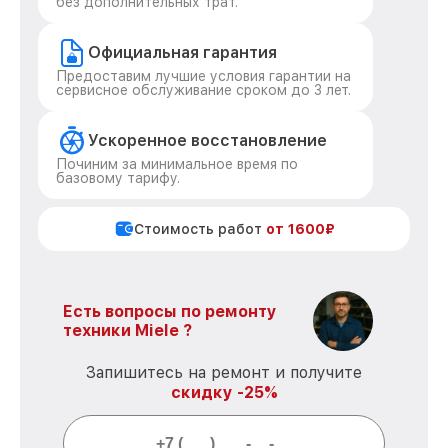
без дополнительных трат.
Официальная гарантия
Предоставим лучшие условия гарантии на
сервисное обслуживание сроком до 3 лет.
Ускоренное восстановление
Починим за минимальное время по
базовому тарифу.
Стоимость работ
от 1600₽
Есть вопросы по ремонту
техники Miele ?
Запишитесь на ремонт и получите
скидку -25%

_ _ _ _ _ _ _

Copy every record character for character. Skip the pictures.

ANSWER TO THE PROBLEM
без дополнительных трат.
Официальная гарантия
Предоставим лучшие условия гарантии на
сервисное обслуживание сроком до 3 лет.
Ускоренное восстановление
Починим за минимальное время по
базовому тарифу.
Стоимость работ
от 1600₽
Есть вопросы по ремонту
техники Miele ?
Запишитесь на ремонт и получите
скидку -25%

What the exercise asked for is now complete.